[The problem]
Going through the material below, output exactly the lines from the one containing "kie necessari al" through the one containing "このお客様の他のクチコミを見る", and no pictures.

[Excerpted data]

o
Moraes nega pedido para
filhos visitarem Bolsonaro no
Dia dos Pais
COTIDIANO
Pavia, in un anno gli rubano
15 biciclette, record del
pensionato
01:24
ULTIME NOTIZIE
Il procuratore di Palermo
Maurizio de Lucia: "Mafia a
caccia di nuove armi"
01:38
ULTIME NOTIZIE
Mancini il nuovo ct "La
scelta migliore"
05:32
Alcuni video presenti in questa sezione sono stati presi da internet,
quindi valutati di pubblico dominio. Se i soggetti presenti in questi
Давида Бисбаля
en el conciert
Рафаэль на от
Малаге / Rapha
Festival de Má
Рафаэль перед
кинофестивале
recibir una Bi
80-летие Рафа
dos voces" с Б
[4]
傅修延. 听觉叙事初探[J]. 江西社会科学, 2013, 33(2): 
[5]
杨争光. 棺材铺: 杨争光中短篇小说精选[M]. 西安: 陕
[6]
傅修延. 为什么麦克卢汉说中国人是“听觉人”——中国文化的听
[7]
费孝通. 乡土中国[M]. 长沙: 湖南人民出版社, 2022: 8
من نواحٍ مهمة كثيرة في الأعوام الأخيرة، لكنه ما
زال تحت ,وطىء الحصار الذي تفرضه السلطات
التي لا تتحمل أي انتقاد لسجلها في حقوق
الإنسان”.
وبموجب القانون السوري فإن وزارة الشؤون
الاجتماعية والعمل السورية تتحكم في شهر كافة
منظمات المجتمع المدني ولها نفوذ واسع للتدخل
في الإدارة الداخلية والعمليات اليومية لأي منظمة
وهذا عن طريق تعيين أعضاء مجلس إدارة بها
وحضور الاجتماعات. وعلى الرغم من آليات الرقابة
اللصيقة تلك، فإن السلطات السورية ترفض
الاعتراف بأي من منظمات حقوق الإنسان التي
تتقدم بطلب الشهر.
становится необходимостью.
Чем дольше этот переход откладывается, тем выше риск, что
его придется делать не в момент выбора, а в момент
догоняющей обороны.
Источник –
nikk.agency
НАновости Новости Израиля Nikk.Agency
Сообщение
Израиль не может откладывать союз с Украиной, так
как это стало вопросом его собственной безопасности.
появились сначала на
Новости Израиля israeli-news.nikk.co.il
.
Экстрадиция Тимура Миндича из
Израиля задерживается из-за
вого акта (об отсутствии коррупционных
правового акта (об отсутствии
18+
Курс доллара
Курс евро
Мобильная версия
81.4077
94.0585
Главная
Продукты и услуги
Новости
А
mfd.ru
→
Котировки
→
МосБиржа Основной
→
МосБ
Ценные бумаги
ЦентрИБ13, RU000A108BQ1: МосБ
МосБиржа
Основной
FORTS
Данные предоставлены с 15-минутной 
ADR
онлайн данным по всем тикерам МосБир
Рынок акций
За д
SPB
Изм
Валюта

--

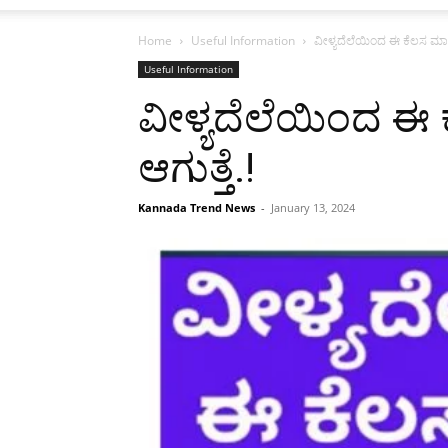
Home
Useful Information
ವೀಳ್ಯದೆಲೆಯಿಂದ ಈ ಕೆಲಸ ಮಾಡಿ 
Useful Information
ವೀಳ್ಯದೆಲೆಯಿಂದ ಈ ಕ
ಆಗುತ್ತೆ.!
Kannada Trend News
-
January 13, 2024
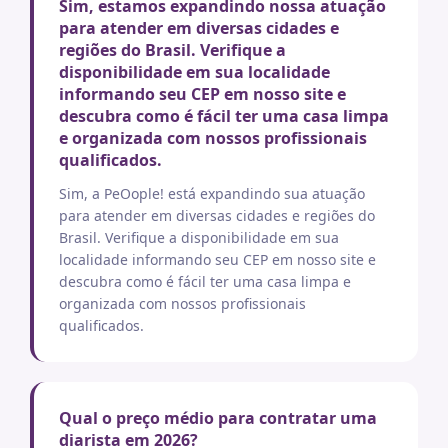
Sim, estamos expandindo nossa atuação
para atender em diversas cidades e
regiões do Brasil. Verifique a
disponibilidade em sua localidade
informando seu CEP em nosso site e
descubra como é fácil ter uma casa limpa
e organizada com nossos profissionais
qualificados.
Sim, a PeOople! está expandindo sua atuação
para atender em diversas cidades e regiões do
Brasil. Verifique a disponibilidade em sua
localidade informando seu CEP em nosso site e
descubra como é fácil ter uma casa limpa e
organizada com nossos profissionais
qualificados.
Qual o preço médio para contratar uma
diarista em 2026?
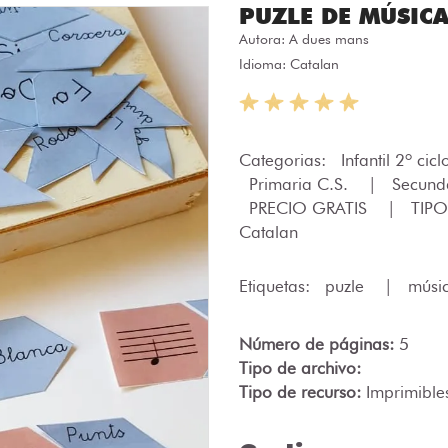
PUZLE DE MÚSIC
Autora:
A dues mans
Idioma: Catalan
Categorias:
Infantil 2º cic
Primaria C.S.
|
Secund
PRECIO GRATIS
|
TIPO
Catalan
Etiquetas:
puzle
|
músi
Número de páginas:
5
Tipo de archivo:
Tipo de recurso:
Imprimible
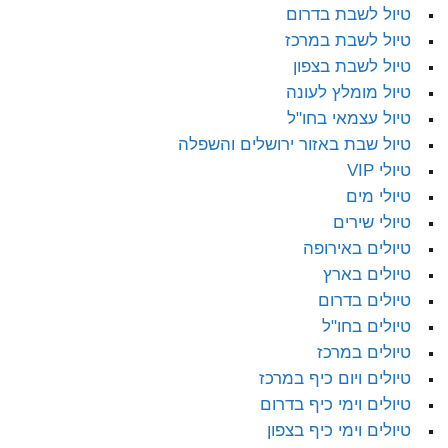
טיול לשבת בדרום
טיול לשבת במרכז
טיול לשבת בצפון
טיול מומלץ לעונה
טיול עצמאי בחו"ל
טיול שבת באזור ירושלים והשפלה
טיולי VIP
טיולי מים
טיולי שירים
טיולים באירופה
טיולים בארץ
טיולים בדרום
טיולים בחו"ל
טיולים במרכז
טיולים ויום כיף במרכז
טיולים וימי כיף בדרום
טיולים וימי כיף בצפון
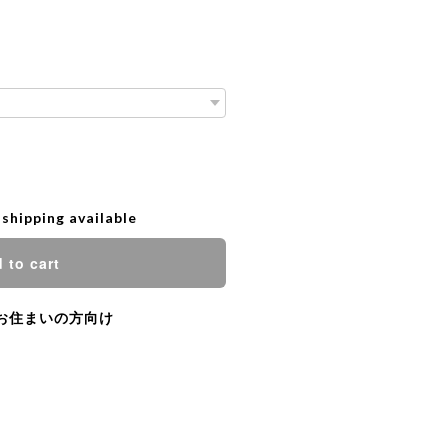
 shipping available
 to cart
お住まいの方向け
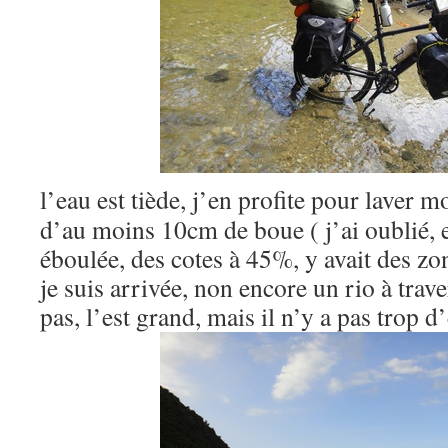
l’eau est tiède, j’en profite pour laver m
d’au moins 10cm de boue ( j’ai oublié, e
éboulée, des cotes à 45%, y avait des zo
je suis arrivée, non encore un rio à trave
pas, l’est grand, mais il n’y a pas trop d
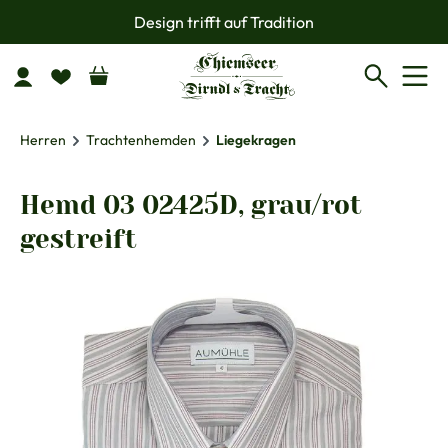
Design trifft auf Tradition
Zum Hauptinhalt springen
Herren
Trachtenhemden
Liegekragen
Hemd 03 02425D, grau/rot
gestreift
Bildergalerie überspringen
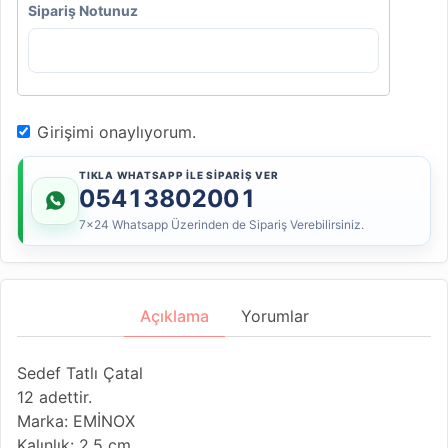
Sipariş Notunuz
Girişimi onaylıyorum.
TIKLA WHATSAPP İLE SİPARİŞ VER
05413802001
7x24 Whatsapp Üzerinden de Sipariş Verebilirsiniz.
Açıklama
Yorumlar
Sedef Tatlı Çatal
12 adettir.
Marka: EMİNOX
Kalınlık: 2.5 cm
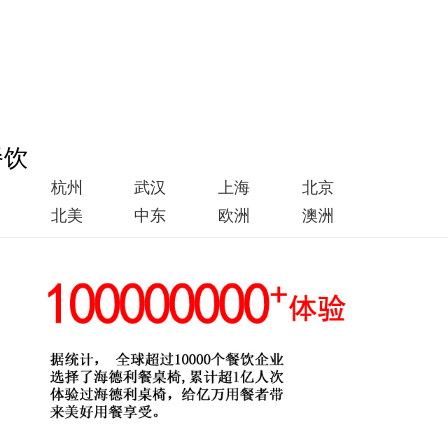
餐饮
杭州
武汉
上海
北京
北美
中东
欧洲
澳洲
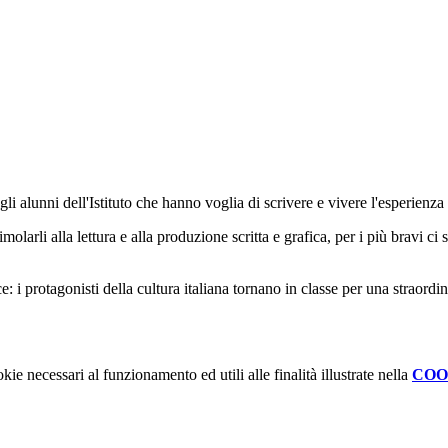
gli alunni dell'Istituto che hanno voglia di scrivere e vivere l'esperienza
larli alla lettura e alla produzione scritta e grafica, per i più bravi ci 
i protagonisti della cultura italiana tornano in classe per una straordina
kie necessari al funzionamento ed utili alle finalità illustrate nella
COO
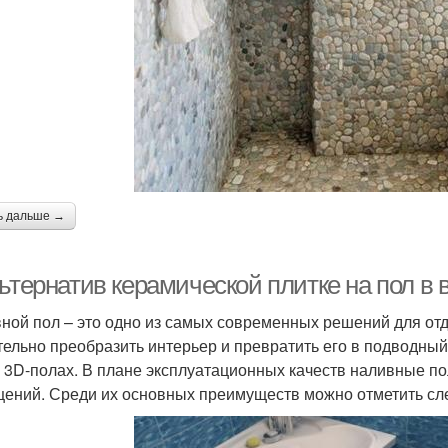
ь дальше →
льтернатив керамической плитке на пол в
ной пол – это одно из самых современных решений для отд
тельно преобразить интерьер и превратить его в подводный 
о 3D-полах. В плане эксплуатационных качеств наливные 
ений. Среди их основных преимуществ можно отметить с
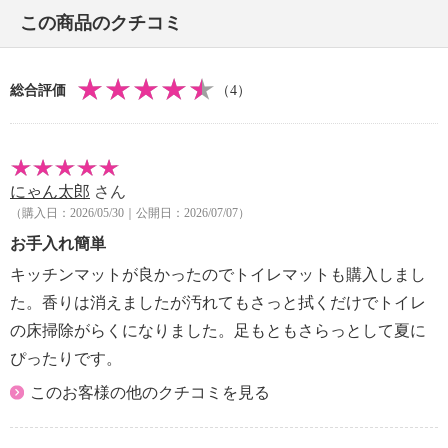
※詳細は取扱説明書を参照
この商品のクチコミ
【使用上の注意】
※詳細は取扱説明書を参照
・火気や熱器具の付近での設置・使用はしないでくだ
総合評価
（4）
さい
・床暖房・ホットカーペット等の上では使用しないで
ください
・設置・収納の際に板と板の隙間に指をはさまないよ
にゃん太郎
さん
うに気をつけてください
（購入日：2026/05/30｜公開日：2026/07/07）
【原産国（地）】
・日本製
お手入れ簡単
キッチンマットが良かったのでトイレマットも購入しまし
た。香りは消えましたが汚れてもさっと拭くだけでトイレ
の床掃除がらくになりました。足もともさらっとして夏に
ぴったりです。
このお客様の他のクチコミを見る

---

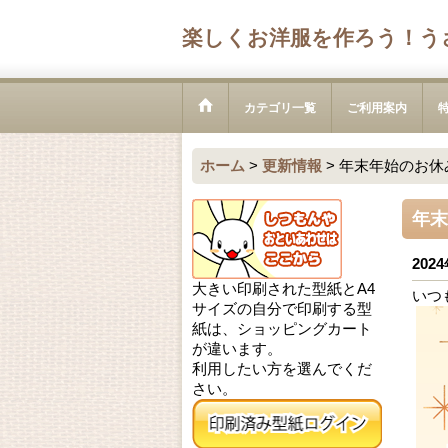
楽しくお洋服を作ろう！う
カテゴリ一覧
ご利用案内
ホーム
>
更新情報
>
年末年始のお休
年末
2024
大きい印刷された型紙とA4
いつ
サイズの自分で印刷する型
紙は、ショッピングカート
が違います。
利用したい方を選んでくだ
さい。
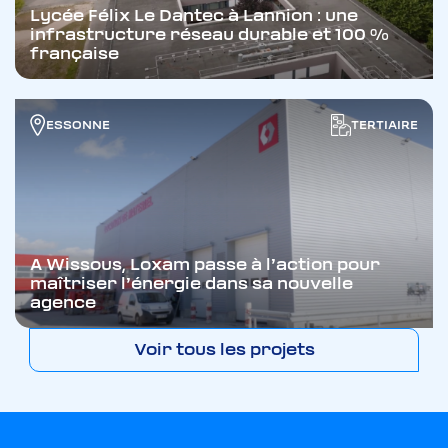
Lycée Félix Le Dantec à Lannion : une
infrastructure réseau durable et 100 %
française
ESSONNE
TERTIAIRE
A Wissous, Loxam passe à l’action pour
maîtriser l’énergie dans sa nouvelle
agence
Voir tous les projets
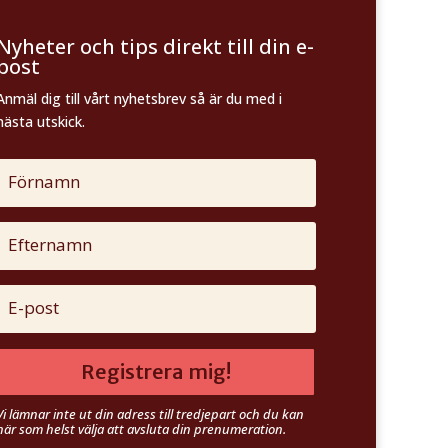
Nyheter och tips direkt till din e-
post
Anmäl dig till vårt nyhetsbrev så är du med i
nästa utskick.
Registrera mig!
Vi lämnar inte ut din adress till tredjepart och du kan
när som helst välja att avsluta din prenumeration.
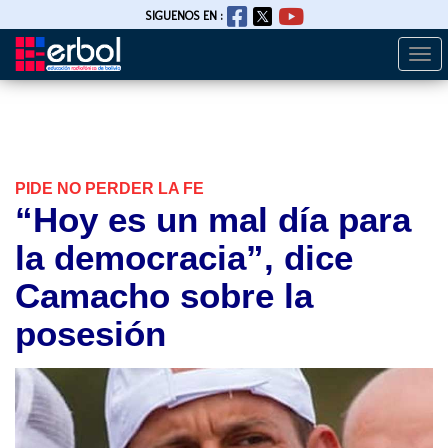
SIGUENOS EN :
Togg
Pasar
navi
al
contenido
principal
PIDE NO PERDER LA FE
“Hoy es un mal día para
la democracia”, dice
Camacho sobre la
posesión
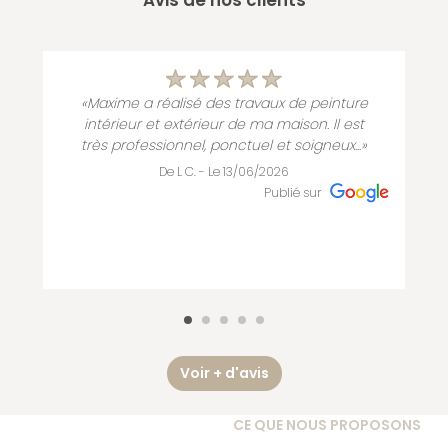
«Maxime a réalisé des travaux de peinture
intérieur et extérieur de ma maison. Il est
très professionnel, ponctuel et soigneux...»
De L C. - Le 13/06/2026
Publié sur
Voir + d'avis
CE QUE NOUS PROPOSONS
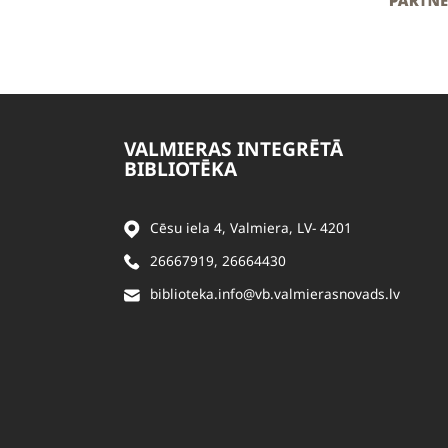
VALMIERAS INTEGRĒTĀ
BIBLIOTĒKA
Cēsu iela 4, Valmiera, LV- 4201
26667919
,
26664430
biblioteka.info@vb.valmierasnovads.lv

[Solved exercise]
kie necessari al funzionamento ed utili alle finalità illustrate nella
COO
ь дальше →
льтернатив керамической плитке на пол в
ной пол – это одно из самых современных решений для отд
тельно преобразить интерьер и превратить его в подводный 
о 3D-полах. В плане эксплуатационных качеств наливные 
ений. Среди их основных преимуществ можно отметить с
※詳細は取扱説明書を参照
この商品のクチコミ
【使用上の注意】
※詳細は取扱説明書を参照
・火気や熱器具の付近での設置・使用はしないでくだ
総合評価
（4）
さい
・床暖房・ホットカーペット等の上では使用しないで
ください
・設置・収納の際に板と板の隙間に指をはさまないよ
にゃん太郎
さん
うに気をつけてください
（購入日：2026/05/30｜公開日：2026/07/07）
【原産国（地）】
・日本製
お手入れ簡単
キッチンマットが良かったのでトイレマットも購入しまし
た。香りは消えましたが汚れてもさっと拭くだけでトイレ
の床掃除がらくになりました。足もともさらっとして夏に
ぴったりです。
このお客様の他のクチコミを見る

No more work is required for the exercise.